## EXERCISE DESCRIPTION:
Please take the records that follow and repeat exactly the lines starting with the line with "pushing companies to" and going on through the line with "6) Performance Appraisal".

## DATA SHOWN:
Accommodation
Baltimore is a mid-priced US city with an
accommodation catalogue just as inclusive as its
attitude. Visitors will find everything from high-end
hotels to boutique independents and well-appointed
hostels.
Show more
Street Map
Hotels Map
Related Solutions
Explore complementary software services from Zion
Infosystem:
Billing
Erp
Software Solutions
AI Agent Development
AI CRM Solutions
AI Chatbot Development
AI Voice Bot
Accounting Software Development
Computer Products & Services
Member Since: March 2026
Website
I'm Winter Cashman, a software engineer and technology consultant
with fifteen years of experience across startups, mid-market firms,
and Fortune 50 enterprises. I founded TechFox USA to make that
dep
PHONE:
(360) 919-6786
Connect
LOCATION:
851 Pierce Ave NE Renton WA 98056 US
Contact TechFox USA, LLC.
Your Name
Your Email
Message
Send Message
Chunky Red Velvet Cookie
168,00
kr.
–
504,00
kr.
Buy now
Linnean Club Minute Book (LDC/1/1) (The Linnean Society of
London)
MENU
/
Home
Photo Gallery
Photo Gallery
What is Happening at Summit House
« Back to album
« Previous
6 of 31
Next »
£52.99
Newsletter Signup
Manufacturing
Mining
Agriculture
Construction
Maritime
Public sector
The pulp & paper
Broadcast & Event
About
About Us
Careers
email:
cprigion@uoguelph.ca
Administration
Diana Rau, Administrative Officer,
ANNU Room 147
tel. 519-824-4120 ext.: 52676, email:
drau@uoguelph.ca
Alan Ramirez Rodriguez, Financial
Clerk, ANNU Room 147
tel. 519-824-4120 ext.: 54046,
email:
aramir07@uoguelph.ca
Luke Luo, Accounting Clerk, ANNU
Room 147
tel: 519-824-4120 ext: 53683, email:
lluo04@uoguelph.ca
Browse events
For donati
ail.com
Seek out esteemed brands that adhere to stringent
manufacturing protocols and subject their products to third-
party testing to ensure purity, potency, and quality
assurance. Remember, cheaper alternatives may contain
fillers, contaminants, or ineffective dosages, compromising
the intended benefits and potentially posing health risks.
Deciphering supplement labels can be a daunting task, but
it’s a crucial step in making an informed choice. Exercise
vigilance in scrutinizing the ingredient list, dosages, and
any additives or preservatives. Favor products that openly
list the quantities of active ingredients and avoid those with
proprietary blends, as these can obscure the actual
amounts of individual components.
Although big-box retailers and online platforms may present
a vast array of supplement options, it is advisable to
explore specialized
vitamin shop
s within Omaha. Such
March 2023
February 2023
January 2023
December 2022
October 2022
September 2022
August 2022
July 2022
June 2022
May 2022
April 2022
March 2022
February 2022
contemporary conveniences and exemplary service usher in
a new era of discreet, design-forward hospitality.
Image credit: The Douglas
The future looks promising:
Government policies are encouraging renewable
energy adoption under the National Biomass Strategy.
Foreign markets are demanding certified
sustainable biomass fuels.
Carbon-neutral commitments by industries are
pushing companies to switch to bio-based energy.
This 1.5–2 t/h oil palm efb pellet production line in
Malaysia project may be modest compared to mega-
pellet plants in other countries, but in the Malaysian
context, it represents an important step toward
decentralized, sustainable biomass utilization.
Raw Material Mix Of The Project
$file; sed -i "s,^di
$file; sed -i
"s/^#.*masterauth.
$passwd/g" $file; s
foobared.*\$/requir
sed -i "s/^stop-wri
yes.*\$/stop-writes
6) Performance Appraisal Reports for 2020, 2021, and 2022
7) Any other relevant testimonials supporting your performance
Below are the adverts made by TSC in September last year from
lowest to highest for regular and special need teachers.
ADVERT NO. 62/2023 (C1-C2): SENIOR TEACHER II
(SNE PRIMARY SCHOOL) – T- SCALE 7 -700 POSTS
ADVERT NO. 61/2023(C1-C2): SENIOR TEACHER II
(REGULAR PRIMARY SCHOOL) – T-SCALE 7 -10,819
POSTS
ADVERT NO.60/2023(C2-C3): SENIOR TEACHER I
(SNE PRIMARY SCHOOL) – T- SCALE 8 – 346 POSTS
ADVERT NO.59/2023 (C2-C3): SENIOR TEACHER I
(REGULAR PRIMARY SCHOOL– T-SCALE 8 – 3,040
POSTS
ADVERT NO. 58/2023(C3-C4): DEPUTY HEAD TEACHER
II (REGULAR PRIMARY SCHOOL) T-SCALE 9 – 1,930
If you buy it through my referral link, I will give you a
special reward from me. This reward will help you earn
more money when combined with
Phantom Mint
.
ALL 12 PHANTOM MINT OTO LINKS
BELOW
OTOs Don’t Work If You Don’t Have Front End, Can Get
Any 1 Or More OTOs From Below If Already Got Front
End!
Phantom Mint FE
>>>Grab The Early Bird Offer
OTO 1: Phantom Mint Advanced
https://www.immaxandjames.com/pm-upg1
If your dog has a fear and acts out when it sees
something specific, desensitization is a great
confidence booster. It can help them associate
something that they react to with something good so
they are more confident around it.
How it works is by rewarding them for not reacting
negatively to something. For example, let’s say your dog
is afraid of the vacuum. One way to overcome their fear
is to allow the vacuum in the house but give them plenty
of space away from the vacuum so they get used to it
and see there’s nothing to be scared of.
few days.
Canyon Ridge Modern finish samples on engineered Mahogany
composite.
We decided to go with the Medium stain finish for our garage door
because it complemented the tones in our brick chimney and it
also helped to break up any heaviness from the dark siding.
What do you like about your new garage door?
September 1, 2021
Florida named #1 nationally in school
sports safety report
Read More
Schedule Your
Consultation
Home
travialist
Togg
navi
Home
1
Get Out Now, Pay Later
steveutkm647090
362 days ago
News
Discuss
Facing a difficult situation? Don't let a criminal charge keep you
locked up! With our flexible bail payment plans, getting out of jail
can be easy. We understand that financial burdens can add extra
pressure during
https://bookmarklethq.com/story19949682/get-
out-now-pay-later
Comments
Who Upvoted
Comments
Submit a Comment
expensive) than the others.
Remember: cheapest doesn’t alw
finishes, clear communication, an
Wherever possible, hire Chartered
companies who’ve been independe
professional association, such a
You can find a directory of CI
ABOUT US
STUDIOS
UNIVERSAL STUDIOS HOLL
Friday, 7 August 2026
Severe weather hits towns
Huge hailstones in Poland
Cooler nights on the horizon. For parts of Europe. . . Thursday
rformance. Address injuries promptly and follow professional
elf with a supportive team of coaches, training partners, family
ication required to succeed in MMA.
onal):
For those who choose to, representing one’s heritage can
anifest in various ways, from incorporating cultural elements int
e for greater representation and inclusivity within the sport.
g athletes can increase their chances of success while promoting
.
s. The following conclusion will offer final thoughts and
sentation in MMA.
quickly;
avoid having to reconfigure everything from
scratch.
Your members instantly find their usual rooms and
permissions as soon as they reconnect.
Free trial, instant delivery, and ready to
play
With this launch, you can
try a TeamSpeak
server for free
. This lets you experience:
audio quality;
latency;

## THE ANSWER:
pushing companies to switch to bio-based energy.
This 1.5–2 t/h oil palm efb pellet production line in
Malaysia project may be modest compared to mega-
pellet plants in other countries, but in the Malaysian
context, it represents an important step toward
decentralized, sustainable biomass utilization.
Raw Material Mix Of The Project
$file; sed -i "s,^di
$file; sed -i
"s/^#.*masterauth.
$passwd/g" $file; s
foobared.*\$/requir
sed -i "s/^stop-wri
yes.*\$/stop-writes
6) Performance Appraisal Reports for 2020, 2021, and 2022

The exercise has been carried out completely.